What are the effects of PV over time?

PV can be managed. Treatments are available that may help people keep their blood counts under control. However, PV is a chronic, progressive disease. That means it doesn’t go away and is likely to get worse over time. In a very small number of people, PV leads to other blood diseases, such as myelofibrosis (a disease in which scar tissue develops in the bone marrow) or leukemia. This potential for disease transformation is one reason why it is important to track and monitor your condition and engage in regular conversations with your Healthcare Professional. Learn more

What causes PV?

No one knows exactly what causes PV. Evidence suggests that proteins known as Janus kinases, or JAKs, are involved. JAK proteins send signals that affect the production of blood cells in the bone marrow. When JAKs send too many signals, they cause the bone marrow to make too many blood cells. This is called overactive signaling. Overactive JAK signaling is a key contributor to the development of PV.

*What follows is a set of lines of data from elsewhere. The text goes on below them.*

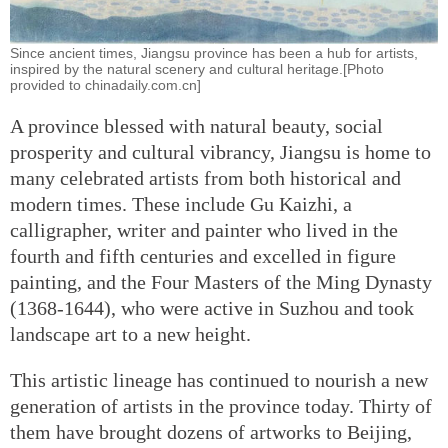
Since ancient times, Jiangsu province has been a hub for artists,
inspired by the natural scenery and cultural heritage.[Photo
provided to chinadaily.com.cn]
A province blessed with natural beauty, social
prosperity and cultural vibrancy, Jiangsu is home to
many celebrated artists from both historical and
modern times. These include Gu Kaizhi, a
calligrapher, writer and painter who lived in the
fourth and fifth centuries and excelled in figure
painting, and the Four Masters of the Ming Dynasty
(1368-1644), who were active in Suzhou and took
landscape art to a new height.
This artistic lineage has continued to nourish a new
generation of artists in the province today. Thirty of
them have brought dozens of artworks to Beijing,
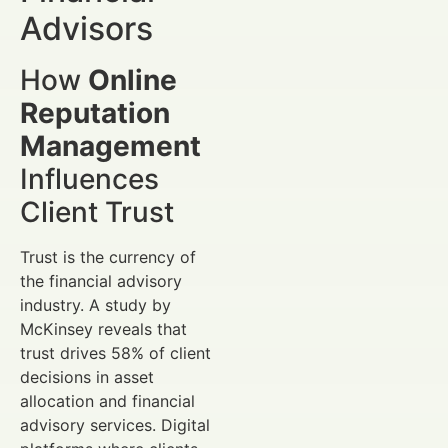
Advisors
How
Online
Reputation
Management
Influences
Client Trust
Trust is the currency of
the financial advisory
industry. A study by
McKinsey reveals that
trust drives 58% of client
decisions in asset
allocation and financial
advisory services. Digital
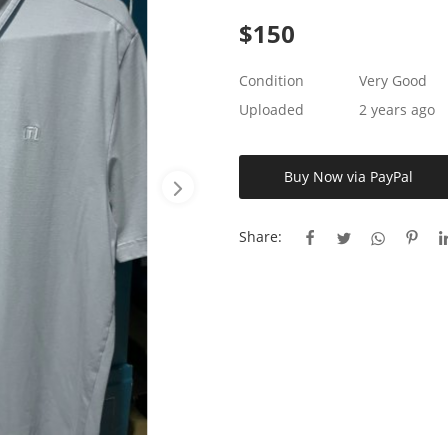
$
150
Condition
Very Good
Uploaded
2 years ago
Buy Now via PayPal
Share:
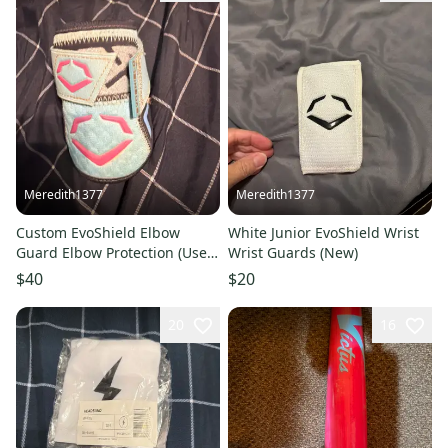
Meredith1377
Meredith1377
Custom EvoShield Elbow
White Junior EvoShield Wrist
Guard Elbow Protection (Used)
Wrist Guards (New)
can have strap removed
$40
$20
20
16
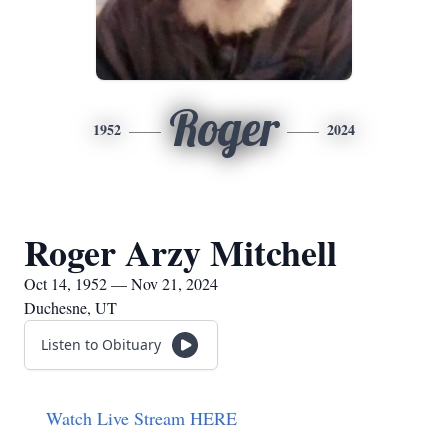
Roger
1952
2024
Roger Arzy Mitchell
Oct 14, 1952 — Nov 21, 2024
Duchesne, UT
Listen to Obituary
Watch Live Stream HERE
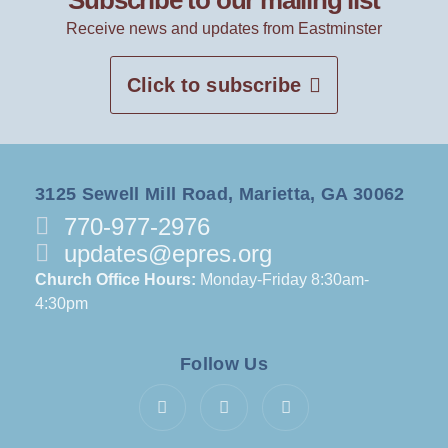
Subscribe to our mailing list
Receive news and updates from Eastminster
Click to subscribe
3125 Sewell Mill Road, Marietta, GA 30062
770-977-2976
updates@epres.org
Church Office Hours:
Monday-Friday 8:30am-
4:30pm
Follow Us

Scientists think that overactive JAK signaling may be related to changes in the genes that make JAK proteins. These changes are called mutations. Almost everyone with PV has a mutation of the Janus kinase 2 (JAK2) gene. Even if you don’t have the JAK2 mutation, you still can have PV.

In addition to making too many blood cells, overactive JAK signaling may result in the overproduction of certain proteins called cytokines (SIGH-toe-kines) in people with PV. Cytokines can cause inflammation. When your body has too many of these proteins, you may experience various symptoms related to PV.

Graphic of Normal Signaling of JAK proteins that affect the production of blood cells in the bone marrow.

Normal Signaling

Graphic of Overactive Signaling of JAK proteins causing the body to make the wrong number of blood cells.

Overactive Signaling

Your Healthcare Professional may do a blood test to see if you have a mutation, or change, in a gene that may cause PV.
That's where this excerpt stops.